• **What to produce**
Could you repeat the records below exactly, leaving the pictures out?

+++ Material shown +++

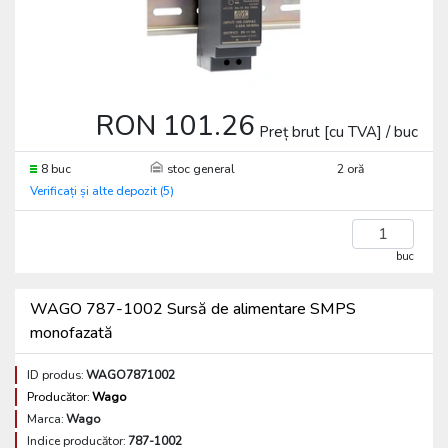
RON 101.26
Preț brut [cu TVA] / buc
8 buc
stoc general
2 oră
Verificați și alte depozit (5)
buc
WAGO 787-1002 Sursă de alimentare SMPS
monofazată
ID produs:
WAGO7871002
Producător:
Wago
Marca:
Wago
Indice producător:
787-1002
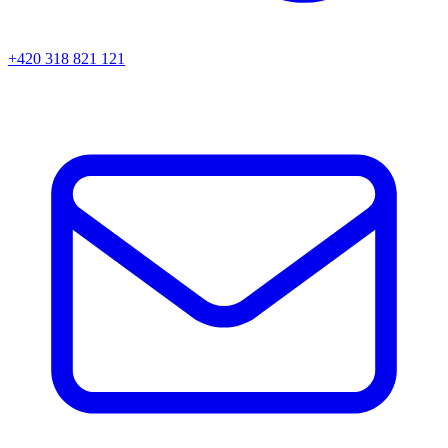
+420 318 821 121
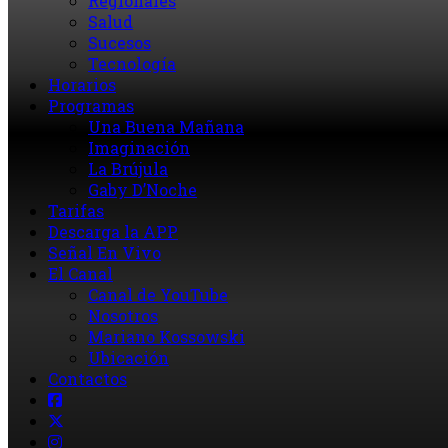
Regionales
Salud
Sucesos
Tecnología
Horarios
Programas
Una Buena Mañana
Imaginación
La Brújula
Gaby D’Noche
Tarifas
Descarga la APP
Señal En Vivo
El Canal
Canal de YouTube
Nosotros
Mariano Kossowski
Ubicación
Contactos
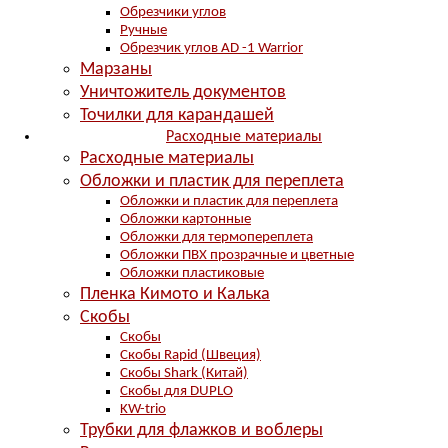
Обрезчики углов
Ручные
Обрезчик углов AD -1 Warrior
Марзаны
Уничтожитель документов
Точилки для карандашей
Расходные материалы
Расходные материалы
Обложки и пластик для переплета
Обложки и пластик для переплета
Обложки картонные
Обложки для термопереплета
Обложки ПВХ прозрачные и цветные
Обложки пластиковые
Пленка Кимото и Калька
Скобы
Скобы
Скобы Rapid (Швеция)
Скобы Shark (Китай)
Скобы для DUPLO
KW-trio
Трубки для флажков и воблеры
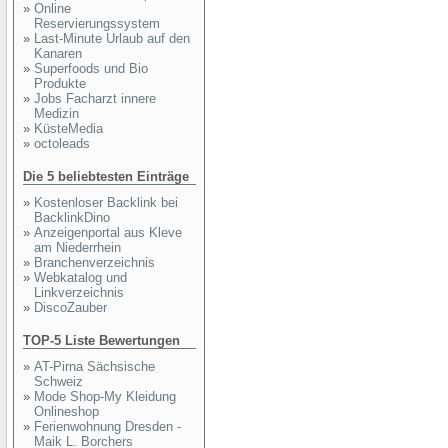
»
Online
Reservierungssystem
»
Last-Minute Urlaub auf den
Kanaren
»
Superfoods und Bio
Produkte
»
Jobs Facharzt innere
Medizin
»
KüsteMedia
»
octoleads
Die 5 beliebtesten Einträge
»
Kostenloser Backlink bei
BacklinkDino
»
Anzeigenportal aus Kleve
am Niederrhein
»
Branchenverzeichnis
»
Webkatalog und
Linkverzeichnis
»
DiscoZauber
TOP-5 Liste Bewertungen
»
AT-Pirna Sächsische
Schweiz
»
Mode Shop-My Kleidung
Onlineshop
»
Ferienwohnung Dresden -
Maik L. Borchers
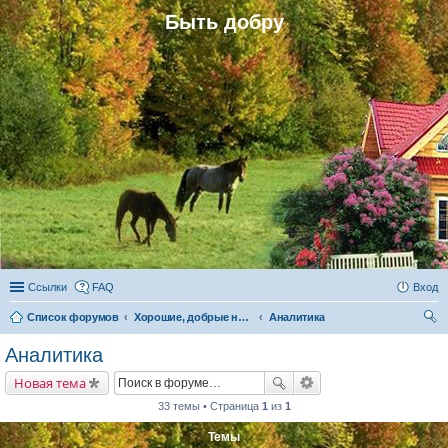
Быть добру
Ссылки
FAQ
Вход
Список форумов
Хорошие, добрые новости и их распространение в обществе
Аналитика
ои
Аналитика
ск
Новая тема
33 темы • Страница
1
из
1
Темы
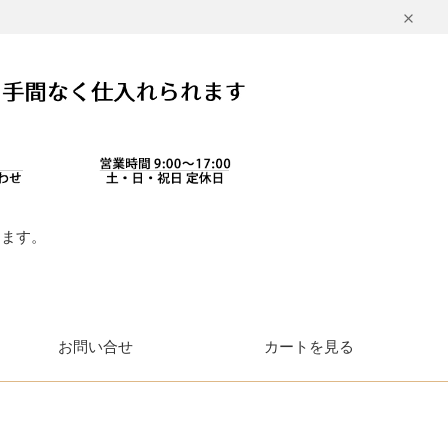
します。
。
お問い合せ
カートを見る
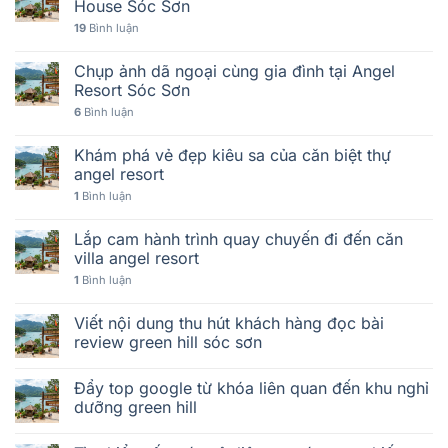
House Sóc Sơn
19
Bình luận
Chụp ảnh dã ngoại cùng gia đình tại Angel
Resort Sóc Sơn
6
Bình luận
Khám phá vẻ đẹp kiêu sa của căn biệt thự
angel resort
1
Bình luận
Lắp cam hành trình quay chuyến đi đến căn
villa angel resort
1
Bình luận
Viết nội dung thu hút khách hàng đọc bài
review green hill sóc sơn
Đẩy top google từ khóa liên quan đến khu nghỉ
dưỡng green hill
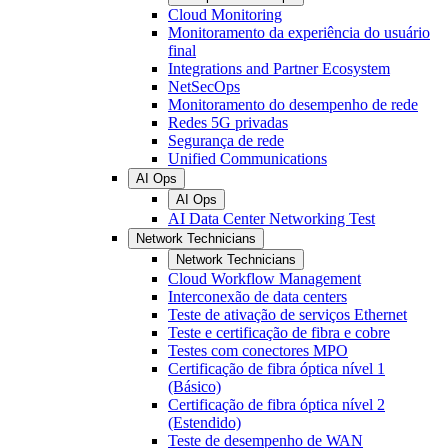
Cloud Monitoring
Monitoramento da experiência do usuário
final
Integrations and Partner Ecosystem
NetSecOps
Monitoramento do desempenho de rede
Redes 5G privadas
Segurança de rede
Unified Communications
AI Ops
AI Ops
AI Data Center Networking Test
Network Technicians
Network Technicians
Cloud Workflow Management
Interconexão de data centers
Teste de ativação de serviços Ethernet
Teste e certificação de fibra e cobre
Testes com conectores MPO
Certificação de fibra óptica nível 1
(Básico)
Certificação de fibra óptica nível 2
(Estendido)
Teste de desempenho de WAN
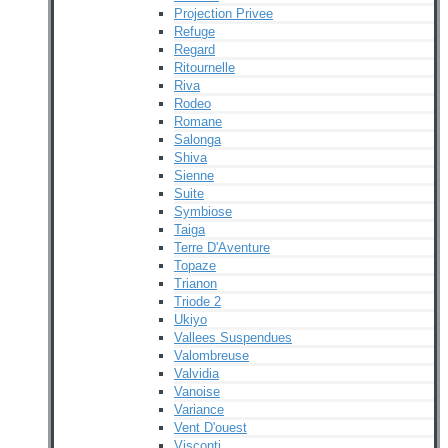
Projection Privee
Refuge
Regard
Ritournelle
Riva
Rodeo
Romane
Salonga
Shiva
Sienne
Suite
Symbiose
Taiga
Terre D'Aventure
Topaze
Trianon
Triode 2
Ukiyo
Vallees Suspendues
Valombreuse
Valvidia
Vanoise
Variance
Vent D'ouest
Visconti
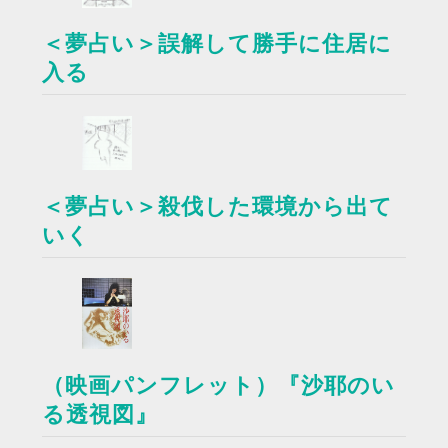
＜夢占い＞誤解して勝手に住居に
入る
＜夢占い＞殺伐した環境から出て
いく
（映画パンフレット）『沙耶のい
る透視図』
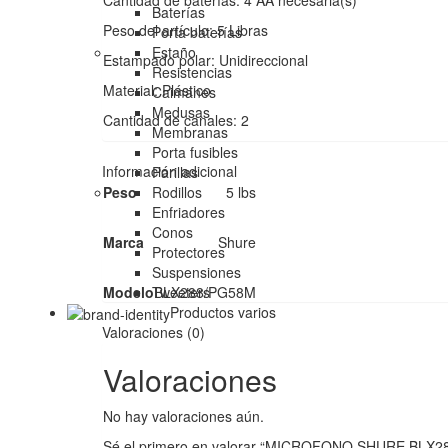
Cantidad de baterías: 4 AA necesaria(s)
Baterías
Peso del artículo: 5 Libras
Porta baterías
Estaño
Estampado polar: Unidireccional
Resistencias
Material: Plástico
Caimanes
Medusas
Cantidad de canales: 2
Membranas
Porta fusibles
Información adicional
Parillas
Rodillos
Peso
5 lbs
Enfriadores
Conos
Marca
Shure
Protectores
Suspensiones
Tweeters
Modelo
BLX288/PG58M
Productos varios
Valoraciones (0)
Valoraciones
No hay valoraciones aún.
Sé el primero en valorar “MICROFONO SHURE BLX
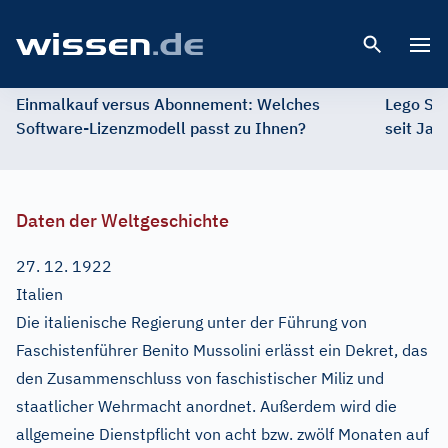
Open 
Einmalkauf versus Abonnement: Welches
Lego St
Software-Lizenzmodell passt zu Ihnen?
seit Jah
Daten der Weltgeschichte
27. 12. 1922
Italien
Die italienische Regierung unter der Führung von
Faschistenführer Benito Mussolini erlässt ein Dekret, das
den Zusammenschluss von faschistischer Miliz und
staatlicher Wehrmacht anordnet. Außerdem wird die
allgemeine Dienstpflicht von acht bzw. zwölf Monaten auf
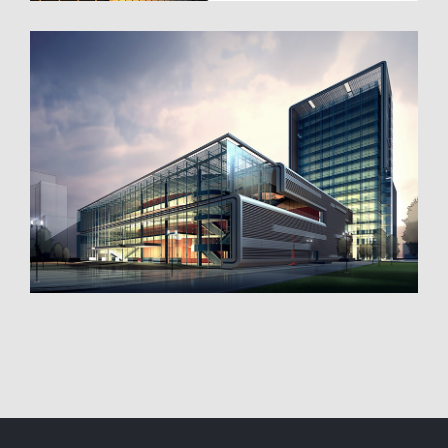
Danish Modernity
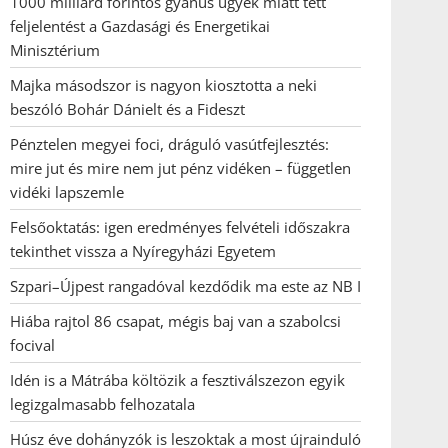
1000 milliárd forintos gyanús ügyek miatt tett
feljelentést a Gazdasági és Energetikai
Minisztérium
Majka másodszor is nagyon kiosztotta a neki
beszóló Bohár Dánielt és a Fideszt
Pénztelen megyei foci, dráguló vasútfejlesztés:
mire jut és mire nem jut pénz vidéken – független
vidéki lapszemle
Felsőoktatás: igen eredményes felvételi időszakra
tekinthet vissza a Nyíregyházi Egyetem
Szpari–Újpest rangadóval kezdődik ma este az NB I
Hiába rajtol 86 csapat, mégis baj van a szabolcsi
focival
Idén is a Mátrába költözik a fesztiválszezon egyik
legizgalmasabb felhozatala
Húsz éve dohányzók is leszoktak a most újrainduló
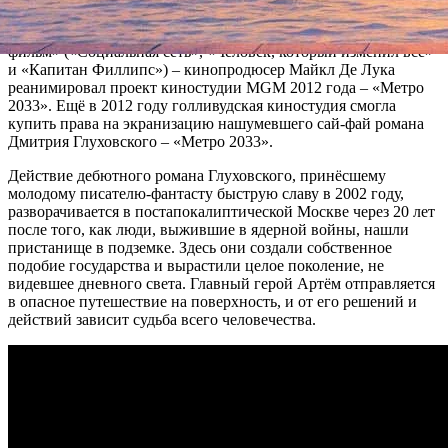
Трижды номинант на премию Оскар в категории «Лучший
фильм» («Социальная сеть», «Человек, который изменил всё»
и «Капитан Филлипс») – кинопродюсер Майкл Де Лука
реанимировал проект киностудии MGM 2012 года – «Метро
2033». Ещё в 2012 году голливудская киностудия смогла
купить права на экранизацию нашумевшего сай-фай романа
Дмитрия Глуховского – «Метро 2033».
Действие дебютного романа Глуховского, принёсшему
молодому писателю-фантасту быструю славу в 2002 году,
разворачивается в постапокалиптической Москве через 20 лет
после того, как люди, выжившие в ядерной войны, нашли
пристанище в подземке. Здесь они создали собственное
подобие государства и вырастили целое поколение, не
видевшее дневного света. Главный герой Артём отправляется
в опасное путешествие на поверхность, и от его решений и
действий зависит судьба всего человечества.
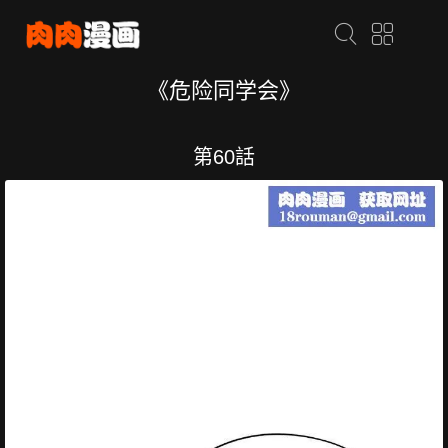
《危险同学会》
第60話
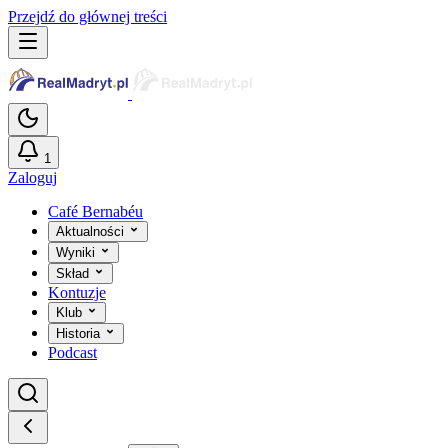
Przejdź do głównej treści
1
Zaloguj
Café Bernabéu
Aktualności
Wyniki
Skład
Kontuzje
Klub
Historia
Podcast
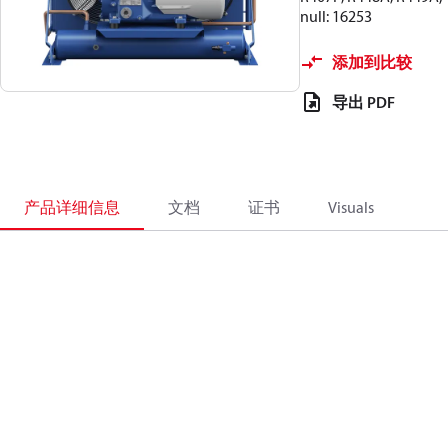
null: 16253
添加到比较
导出 PDF
产品详细信息
文档
证书
Visuals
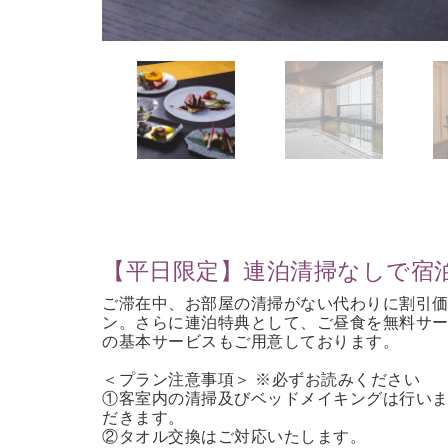
【平日限定】連泊清掃なしで宿
ご滞在中、お部屋の清掃がない代わりに割引
ン。さらに連泊特典として、ご昼食を無料サ
の基本サービスもご用意しております。
＜プラン注意事項＞ ※必ずお読みください
①客室内の清掃及びベッドメイキングは行い
だきます。
②タオル交換はご対応いたします。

+++

• **Expected output**
RON 101.26
Preț brut [cu TVA] / buc
8 buc
stoc general
2 oră
Verificați și alte depozit (5)
buc
WAGO 787-1002 Sursă de alimentare SMPS
monofazată
ID produs:
WAGO7871002
Producător:
Wago
Marca:
Wago
Indice producător:
787-1002
+420 318 821 121
Regionales
Salud
Sucesos
Tecnología
Horarios
Programas
Una Buena Mañana
Imaginación
La Brújula
Gaby D’Noche
Tarifas
Descarga la APP
Señal En Vivo
El Canal
Canal de YouTube
Nosotros
Mariano Kossowski
Ubicación
Contactos
Обрезчики углов
Ручные
Обрезчик углов AD -1 Warrior
Марзаны
Уничтожитель документов
Точилки для карандашей
Расходные материалы
Расходные материалы
Обложки и пластик для переплета
Обложки и пластик для переплета
Обложки картонные
Обложки для термопереплета
Обложки ПВХ прозрачные и цветные
Обложки пластиковые
Пленка Кимото и Калька
Скобы
Скобы
Скобы Rapid (Швеция)
Скобы Shark (Китай)
Скобы для DUPLO
KW-trio
Трубки для флажков и воблеры
»
Online
Reservierungssystem
»
Last-Minute Urlaub auf den
Kanaren
»
Superfoods und Bio
Produkte
»
Jobs Facharzt innere
Medizin
»
KüsteMedia
»
octoleads
Die 5 beliebtesten Einträge
»
Kostenloser Backlink bei
BacklinkDino
»
Anzeigenportal aus Kleve
am Niederrhein
»
Branchenverzeichnis
»
Webkatalog und
Linkverzeichnis
»
DiscoZauber
TOP-5 Liste Bewertungen
»
AT-Pirna Sächsische
Schweiz
»
Mode Shop-My Kleidung
Onlineshop
»
Ferienwohnung Dresden -
Maik L. Borchers
Быть добру
Ссылки
FAQ
Вход
Список форумов
Хорошие, добрые новости и их распространение в обществе
Аналитика
ои
Аналитика
ск
Новая тема
33 темы • Страница
1
из
1
Темы
します。
。
お問い合せ
カートを見る
House Sóc Sơn
19
Bình luận
Chụp ảnh dã ngoại cùng gia đình tại Angel
Resort Sóc Sơn
6
Bình luận
Khám phá vẻ đẹp kiêu sa của căn biệt thự
angel resort
1
Bình luận
Lắp cam hành trình quay chuyến đi đến căn
villa angel resort
1
Bình luận
Viết nội dung thu hút khách hàng đọc bài
review green hill sóc sơn
Đẩy top google từ khóa liên quan đến khu nghỉ
dưỡng green hill
Cloud Monitoring
Monitoramento da experiência do usuário
final
Integrations and Partner Ecosystem
NetSecOps
Monitoramento do desempenho de rede
Redes 5G privadas
Segurança de rede
Unified Communications
AI Ops
AI Ops
AI Data Center Networking Test
Network Technicians
Network Technicians
Cloud Workflow Management
Interconexão de data centers
Teste de ativação de serviços Ethernet
Teste e certificação de fibra e cobre
Testes com conectores MPO
Certificação de fibra óptica nível 1
(Básico)
Certificação de fibra óptica nível 2
(Estendido)
Teste de desempenho de WAN
Projection Privee
Refuge
Regard
Ritournelle
Riva
Rodeo
Romane
Salonga
Shiva
Sienne
Suite
Symbiose
Taiga
Terre D'Aventure
Topaze
Trianon
Triode 2
Ukiyo
Vallees Suspendues
Valombreuse
Valvidia
Vanoise
Variance
Vent D'ouest
Visconti
＜夢占い＞誤解して勝手に住居に
入る
＜夢占い＞殺伐した環境から出て
いく
（映画パンフレット）『沙耶のい
る透視図』
Cantidad de baterías: 4 AA necesaria(s)
Baterías
Peso del artículo: 5 Libras
Porta baterías
Estaño
Estampado polar: Unidireccional
Resistencias
Material: Plástico
Caimanes
Medusas
Cantidad de canales: 2
Membranas
Porta fusibles
Información adicional
Parillas
Rodillos
Peso
5 lbs
Enfriadores
Conos
Marca
Shure
Protectores
Suspensiones
Tweeters
Modelo
BLX288/PG58M
Productos varios
Valoraciones (0)
Valoraciones
No hay valoraciones aún.
Sé el primero en valorar “MICROFONO SHURE BLX
Open 
Einmalkauf versus Abonnement: Welches
Lego St
Software-Lizenzmodell passt zu Ihnen?
seit Jah
Daten der Weltgeschichte
27. 12. 1922
Italien
Die italienische Regierung unter der Führung von
Faschistenführer Benito Mussolini erlässt ein Dekret, das
den Zusammenschluss von faschistischer Miliz und
staatlicher Wehrmacht anordnet. Außerdem wird die
allgemeine Dienstpflicht von acht bzw. zwölf Monaten auf
Danish Modernity
1000 milliárd forintos gyanús ügyek miatt tett
feljelentést a Gazdasági és Energetikai
Minisztérium
Majka másodszor is nagyon kiosztotta a neki
beszóló Bohár Dánielt és a Fideszt
Pénztelen megyei foci, dráguló vasútfejlesztés:
mire jut és mire nem jut pénz vidéken – független
vidéki lapszemle
Felsőoktatás: igen eredményes felvételi időszakra
tekinthet vissza a Nyíregyházi Egyetem
Szpari–Újpest rangadóval kezdődik ma este az NB I
Hiába rajtol 86 csapat, mégis baj van a szabolcsi
focival
Idén is a Mátrába költözik a fesztiválszezon egyik
legizgalmasabb felhozatala
Húsz éve dohányzók is leszoktak a most újrainduló
Трижды номинант на премию Оскар в категории «Лучший
фильм» («Социальная сеть», «Человек, который изменил всё»
и «Капитан Филлипс») – кинопродюсер Майкл Де Лука
реанимировал проект киностудии MGM 2012 года – «Метро
2033». Ещё в 2012 году голливудская киностудия смогла
купить права на экранизацию нашумевшего сай-фай романа
Дмитрия Глуховского – «Метро 2033».
Действие дебютного романа Глуховского, принёсшему
молодому писателю-фантасту быструю славу в 2002 году,
разворачивается в постапокалиптической Москве через 20 лет
после того, как люди, выжившие в ядерной войны, нашли
пристанище в подземке. Здесь они создали собственное
подобие государства и вырастили целое поколение, не
видевшее дневного света. Главный герой Артём отправляется
в опасное путешествие на поверхность, и от его решений и
действий зависит судьба всего человечества.
《危险同学会》
第60話
Przejdź do głównej treści
1
Zaloguj
Café Bernabéu
Aktualności
Wyniki
Skład
Kontuzje
Klub
Historia
Podcast
null: 16253
添加到比较
导出 PDF
产品详细信息
文档
证书
Visuals
【平日限定】連泊清掃なしで宿
ご滞在中、お部屋の清掃がない代わりに割引
ン。さらに連泊特典として、ご昼食を無料サ
の基本サービスもご用意しております。
＜プラン注意事項＞ ※必ずお読みください
①客室内の清掃及びベッドメイキングは行い
だきます。
②タオル交換はご対応いたします。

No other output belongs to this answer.